Student Categorical
Proposal (Step 1):
For
the final project in this class, I plan to write about some analyses that I
recently conducted using methods from this course. The purpose of the project
was to investigate the extent to which class and gender differences exist in
self-provisioning behavior, labor in which the laborer is simultaneously
producer and consumer. In particular, I tested the hypothesis that higher
levels of social status, operationalized in terms of income and business
ownership separately, predict less time spent self-provisioning in a variety of
domains. As a secondary hypothesis, I proposed that the well-established gender
differences in self-provisioning (e.g. Cast & Bird, 2007) would be
consistent across social strata.
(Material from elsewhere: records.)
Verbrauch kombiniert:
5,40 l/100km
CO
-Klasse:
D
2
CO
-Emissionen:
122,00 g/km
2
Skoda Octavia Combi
The
data for this project came from the American Time Use Survey (ATUS) and were
collected by the Department of Labor from 2003-2008 as a way of studying how
Americans spend their work and leisure time, I found support for both of my
hypotheses across a number of domains using a series of negative binomial
regressions and testing models testing these three predictors (i.e. wage,
business ownership, gender) and their interactions. For the purposes of this
project, I am also considering looking at certain domains in terms of either
the presence or absence of the activity (e,g.
mowing the lawn) and looking at these using the same predictors but in terms of
logistic regression.
Professor Comments on
Proposal:
This
sounds like it is on its way to being an excellent project. I can't completely
envision all your analyses, but it sounds like you are thinking about a whole
series of analyses. As it sounds like you are working towards a publication,
the series of analyses certainly will be sufficient for this class. I encourage
you to consider using this class project as a draft of your submission, rather
than just an step in-between the analyses and the
final paper that will be submitted. As you are using the negative binomial,
please be sure to check that the dispersion parameter warrants used of the
negative binomial rather than a Poisson distribution.
Retrospective
Reflection:
This proposal was somewhat incomplete but suggested
that an appropriate data set had been selected for the question being addressed.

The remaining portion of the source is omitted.